▸ Work to complete
Write down exactly the lines from the one with "Bảo tàng di sản dữ liệu 3D" to the end of the data, first and last included, and no others.

• • •

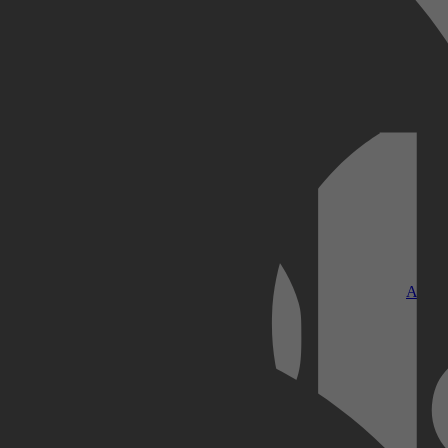
Kobo Plus
Apple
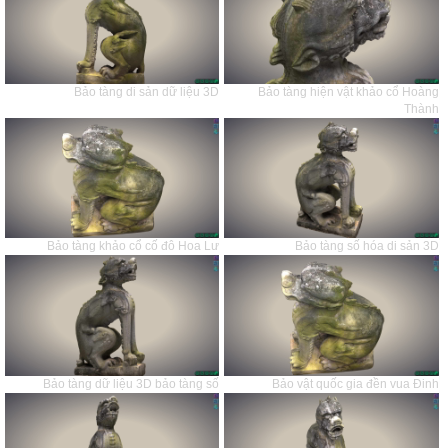
Bảo tàng di sản dữ liệu 3D
Bảo tàng hiện vật khảo cổ Hoàng
Thành
Bảo tàng khảo cổ cố đô Hoa Lư
Bảo tàng số hóa di sản 3D
Bảo tàng dữ liệu 3D bảo tàng số
Bảo vật quốc gia đền vua Đinh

• • •

▸ Answer to the problem
Bảo tàng di sản dữ liệu 3D
Bảo tàng hiện vật khảo cổ Hoàng
Thành
Bảo tàng khảo cổ cố đô Hoa Lư
Bảo tàng số hóa di sản 3D
Bảo tàng dữ liệu 3D bảo tàng số
Bảo vật quốc gia đền vua Đinh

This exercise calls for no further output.